High school is the time when teenagers start thinking about what they want to do with their career. I was stuck because I wanted to be a creative of some kind. I’ve always been interested in animation and thought I could somehow find my way into it if I just learned how to draw a bit. I could use my interest in books and storytelling to put together some animations and a portfolio. Of course, I had no portfolio, so art school was completely out of the question. Despite that, I took my first figure drawing classes to learn the basics of drawing people. I found it frustrating and difficult, but enjoyed the routine and the process, and was hoping to take some classes in college.
Once I was in college, I didn’t take any drawing classes. I believe Rutgers required students to be a part of Mason Gross (the art school) to take any of their classes (but it’s been a long time and my memory is a bit hazy about that), so I worked with books instead. The book that really opened up art to me was Drawing on the Right Side of the Brain. It’s full of debunked science about right brain and left brain, but the actual content of the book completely changed how I approached drawing. It taught me how to “look” at a subject and not draw symbols. But of course, the techniques in the book weren’t good for what I was striving for, art for animation/comics. For those you need to practice constructive drawing, which is where I headed next in my studies.
I had a few books I would draw from, like The Animator’s Handbook, or Steve Houston’s Figure Drawing book.
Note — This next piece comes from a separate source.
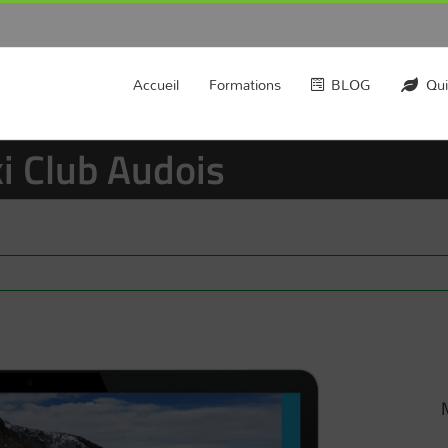
Accueil
Formations
BLOG
Qui
ki Club Audois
My favorite was the Vilppu Drawing Manual, which was impossible to find in print. I did find a PDF online and some old videos, which I used to practice drawing. These were all great and I started to see real improvement in my ability to sketch and build figures.
Eventually I felt that I needed some critique, someone to help push me further. I found out that both Glenn Vilppu and Steve Houston were featured in New Masters Academy. So I signed up for that and watched a lot of art videos.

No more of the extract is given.